Every engineer is familiar with the concept of technical debt. But as engineering leaders, how do we address the debt that evolves in our organizational processes?
Technical debt has a less recognized cousin: organizational debt. Much like how we build software with the constraints of the moment, we build our organizations, processes, and structures in the same way. What worked for the team yesterday doesn’t always work for the team today or tomorrow.

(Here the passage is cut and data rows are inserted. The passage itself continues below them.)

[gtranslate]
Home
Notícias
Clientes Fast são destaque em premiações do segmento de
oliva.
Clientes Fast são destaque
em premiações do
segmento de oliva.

How organizational debt accrues
There’s a pearl of wisdom in the startup world that you need to be comfortable doing things that don’t scale. That can involve throwing people at a problem rather than taking the time to build a system, or having the same single point of failure on multiple different systems. Sometimes this means accruing technical debt by building software speedily without much thought of maintainability or future flexibility, and sometimes this means creating processes that only work under a narrow set of circumstances. As Forbes notes, “Organizational debt is all the people/culture compromises made to ‘just get it done’ in the early stages of a startup.” This also tends to be a more invisible area of debt.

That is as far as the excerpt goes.